▶ **AIM OF THE TASK**: Print the data exactly as written, but leave out each picture.

--- --- ---

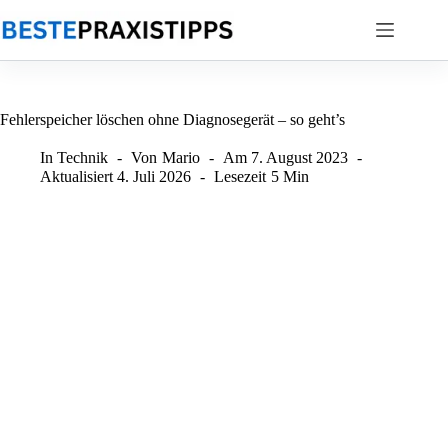
Zum
Inhalt
springen
Fehlerspeicher löschen ohne Diagnosegerät – so geht’s
In
Technik
Von
Mario
Am
7. August 2023
Aktualisiert
4. Juli 2026
Lesezeit
5 Min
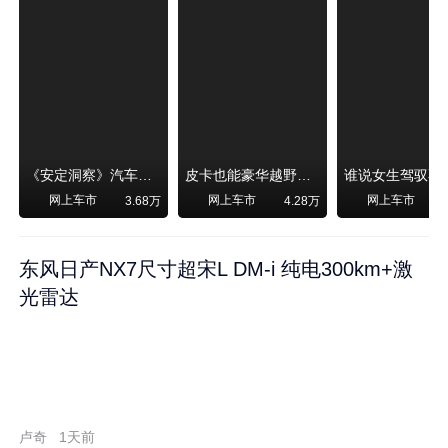
《安定洞察》汽车烧不烧油，和石油安全无关！
皮卡也能豪华越野！纵横F700上市，限时卖29.99万起
网上车市
网上车市
网上车市
3.68万
4.28万
东风日产NX7尺寸超宋L DM-i 纯电300km+激
光雷达
卢奇
1天前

--- --- ---

▶ **THE COMPLETED TASK**:
Zum
Inhalt
springen
Fehlerspeicher löschen ohne Diagnosegerät – so geht’s
In
Technik
Von
Mario
Am
7. August 2023
Aktualisiert
4. Juli 2026
Lesezeit
5 Min
《安定洞察》汽车烧不烧油，和石油安全无关！
皮卡也能豪华越野！纵横F700上市，限时卖29.99万起
网上车市
网上车市
网上车市
3.68万
4.28万
东风日产NX7尺寸超宋L DM-i 纯电300km+激
光雷达
卢奇
1天前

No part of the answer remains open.